-- Collected data --
>>

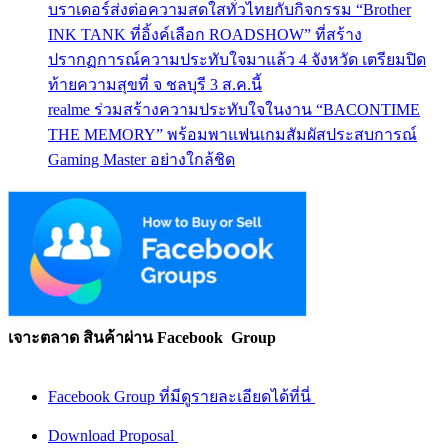
บราเดอร์ส่งต่อความสดใสทั่วไทยกับกิจกรรม “Brother
INK TANK ที่อิ้งค์เลือก ROADSHOW” ที่สร้าง
ปรากฏการณ์ความประทับใจมาแล้ว 4 จังหวัด เตรียมปิด
ท้ายความสุขที่ จ ชลบุรี 3 ส.ค.นี้
realme ร่วมสร้างความประทับใจในงาน “BACONTIME
THE MEMORY” พร้อมพาแฟนเกมสัมผัสประสบการณ์
Gaming Master อย่างใกล้ชิด
เจาะตลาด สินค้าผ่าน Facebook Group
Facebook Group ที่มีดูรายละเอียดได้ที่นี่
Download Proposal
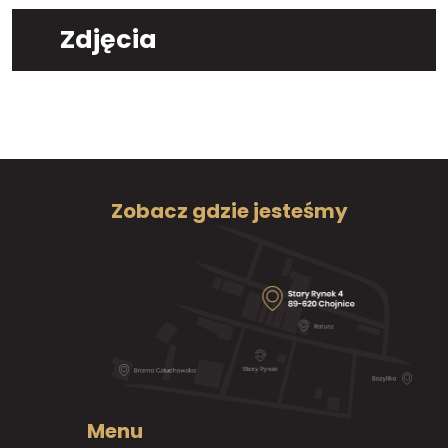
Zdjęcia
Zobacz gdzie jesteśmy
Menu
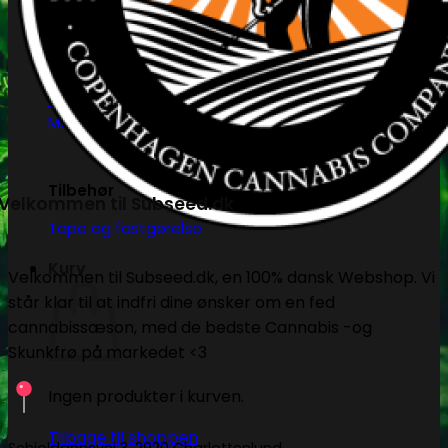
PH måling
EC måling
Co2 måling og kontrol
Temperatur og fugtighedsmålere
Målebægere og sprays
Tilbehør
Velkommen til Subseed.dk
Tape og fastgørelse
Kurv
Velkommen til Subseed.dk, en 100% dansk Webshop. Vi
står klar til at indfri dine ønsker om en fed
cannabissæson, med de bedste Cannabis -og
Skunkfrø på markedet <3
Ingen produkter i kurven.
Tilbage til shoppen
Schioldannsvej 3, 2920 Charlottenlund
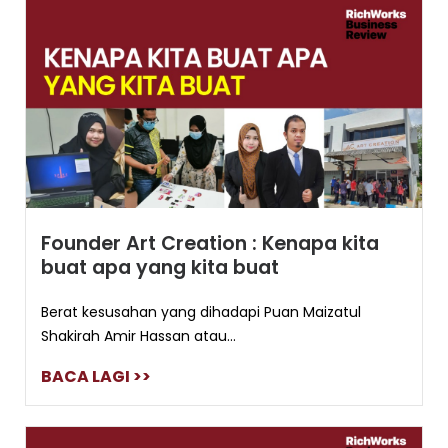
Founder Art Creation : Kenapa kita
buat apa yang kita buat
Berat kesusahan yang dihadapi Puan Maizatul
Shakirah Amir Hassan atau...
BACA LAGI >>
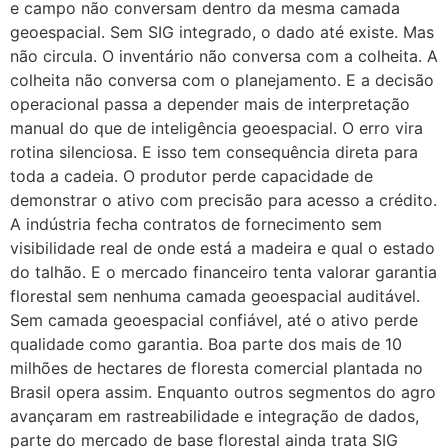
e campo não conversam dentro da mesma camada
geoespacial. Sem SIG integrado, o dado até existe. Mas
não circula. O inventário não conversa com a colheita. A
colheita não conversa com o planejamento. E a decisão
operacional passa a depender mais de interpretação
manual do que de inteligência geoespacial. O erro vira
rotina silenciosa. E isso tem consequência direta para
toda a cadeia. O produtor perde capacidade de
demonstrar o ativo com precisão para acesso a crédito.
A indústria fecha contratos de fornecimento sem
visibilidade real de onde está a madeira e qual o estado
do talhão. E o mercado financeiro tenta valorar garantia
florestal sem nenhuma camada geoespacial auditável.
Sem camada geoespacial confiável, até o ativo perde
qualidade como garantia. Boa parte dos mais de 10
milhões de hectares de floresta comercial plantada no
Brasil opera assim. Enquanto outros segmentos do agro
avançaram em rastreabilidade e integração de dados,
parte do mercado de base florestal ainda trata SIG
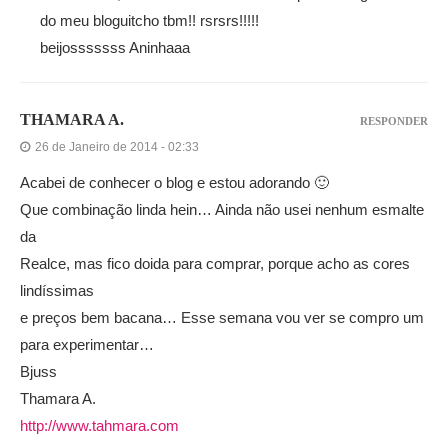
do meu bloguitcho tbm!! rsrsrs!!!!!
beijosssssss Aninhaaa
THAMARA A.
RESPONDER
26 de Janeiro de 2014 - 02:33
Acabei de conhecer o blog e estou adorando 🙂
Que combinação linda hein… Ainda não usei nenhum esmalte
da
Realce, mas fico doida para comprar, porque acho as cores
lindíssimas
e preços bem bacana… Esse semana vou ver se compro um
para experimentar…
Bjuss
Thamara A.
http://www.tahmara.com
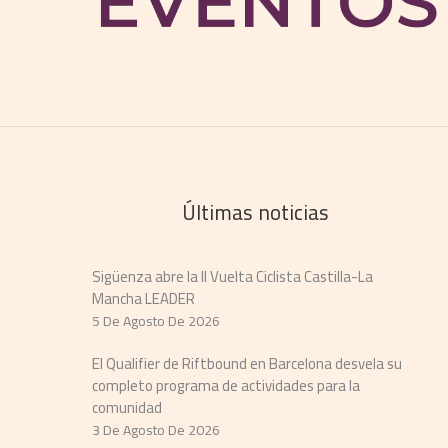
Últimas noticias
Sigüenza abre la II Vuelta Ciclista Castilla-La
Mancha LEADER
5 De Agosto De 2026
El Qualifier de Riftbound en Barcelona desvela su
completo programa de actividades para la
comunidad
3 De Agosto De 2026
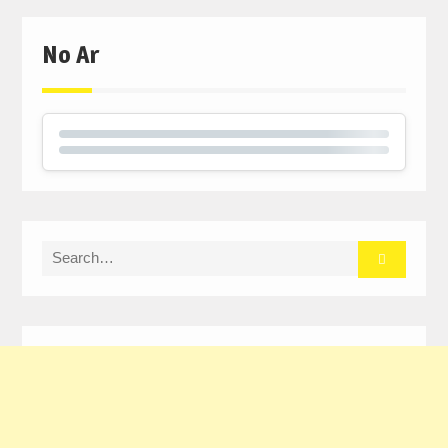
window)
window)
window)
No Ar
Search
for:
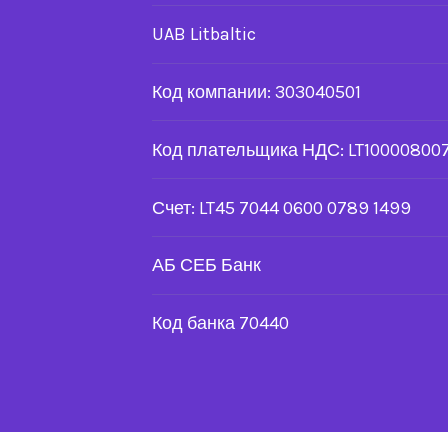
UAB Litbaltic
Код компании: 303040501
Код плательщика НДС: LT100008007
Счет: LT45 7044 0600 0789 1499
АБ СЕБ Банк
Код банка 70440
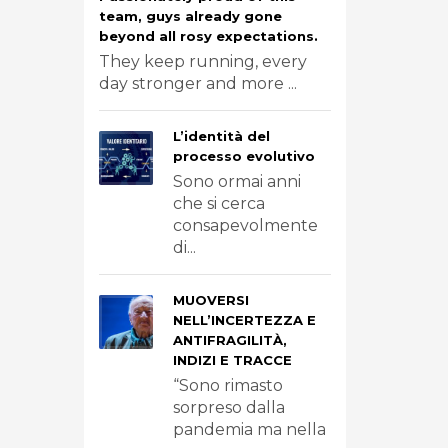
team, guys already gone
beyond all rosy expectations.
They keep running, every
day stronger and more ...
L’identità del
processo evolutivo
Sono ormai anni
che si cerca
consapevolmente
di...
MUOVERSI
NELL’INCERTEZZA E
ANTIFRAGILITÀ,
INDIZI E TRACCE
“Sono rimasto
sorpreso dalla
pandemia ma nella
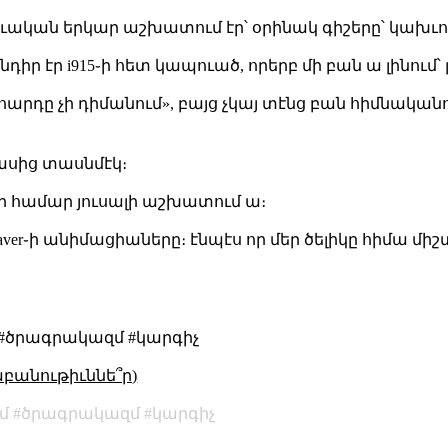
ը բաւական երկար աշխատում էր՝ օրինակ գիշերը՝ կախւու
ր էր i915֊ի հետ կապուած, որերբ մի բան ա լինում՝ լ
 «հարդը չի դիմանում», բայց չկայ տէնց բան հիմնական
ասից տասնմէկ։
֊ը իր համար յուսալի աշխատում ա։
saver֊ի անիմացիաները։ էնպէս որ մեր ծելիկը հիմա միշտ 
 #ծրագրակազմ #կարգիչ
աբանութիւննե՞ր)
մ
ծրագրակազմ
կարգիչ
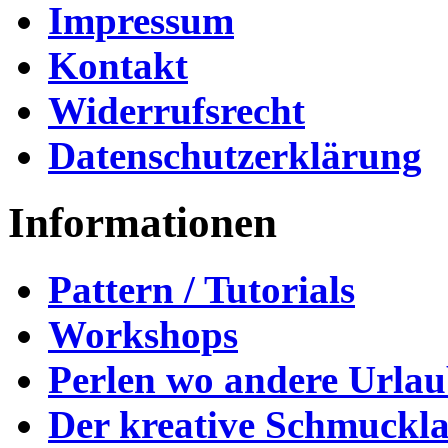
Impressum
Kontakt
Widerrufsrecht
Datenschutzerklärung
Informationen
Pattern / Tutorials
Workshops
Perlen wo andere Urla
Der kreative Schmuckl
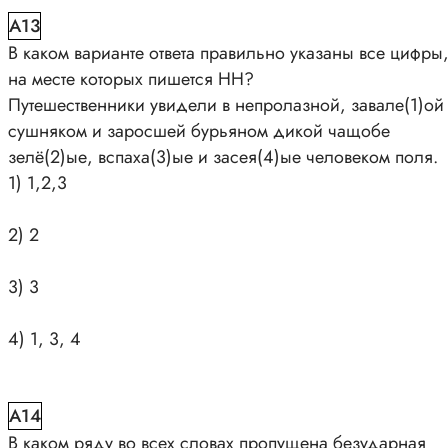
A13
В каком варианте ответа правильно указаны все цифры
на месте которых пишется НН?
Путешественники увидели в непролазной, завале(1)ой
сушняком и заросшей бурьяном дикой чащобе
зелё(2)ые, вспаха(3)ые и засея(4)ые человеком поля.
1) 1,2,3
2) 2
3) 3
4) 1, 3, 4
A14
В каком ряду во всех словах пропущена безударная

<<

-- WHAT THIS TASK INVOLVES --
Beginning with the line holding "տէնց բան հիմնական", copy each line exactly through the end of the records above, and leave every picture out.

-- EXERCISE SOLUTION --
 «հարդը չի դիմանում», բայց չկայ տէնց բան հիմնական
ասից տասնմէկ։
֊ը իր համար յուսալի աշխատում ա։
saver֊ի անիմացիաները։ էնպէս որ մեր ծելիկը հիմա միշտ 
 #ծրագրակազմ #կարգիչ
աբանութիւննե՞ր)
մ
ծրագրակազմ
կարգիչ
Impressum
Kontakt
Widerrufsrecht
Datenschutzerklärung
Informationen
Pattern / Tutorials
Workshops
Perlen wo andere Urla
Der kreative Schmuckl
A13
В каком варианте ответа правильно указаны все цифры
на месте которых пишется НН?
Путешественники увидели в непролазной, завале(1)ой
сушняком и заросшей бурьяном дикой чащобе
зелё(2)ые, вспаха(3)ые и засея(4)ые человеком поля.
1) 1,2,3
2) 2
3) 3
4) 1, 3, 4
A14
В каком ряду во всех словах пропущена безударная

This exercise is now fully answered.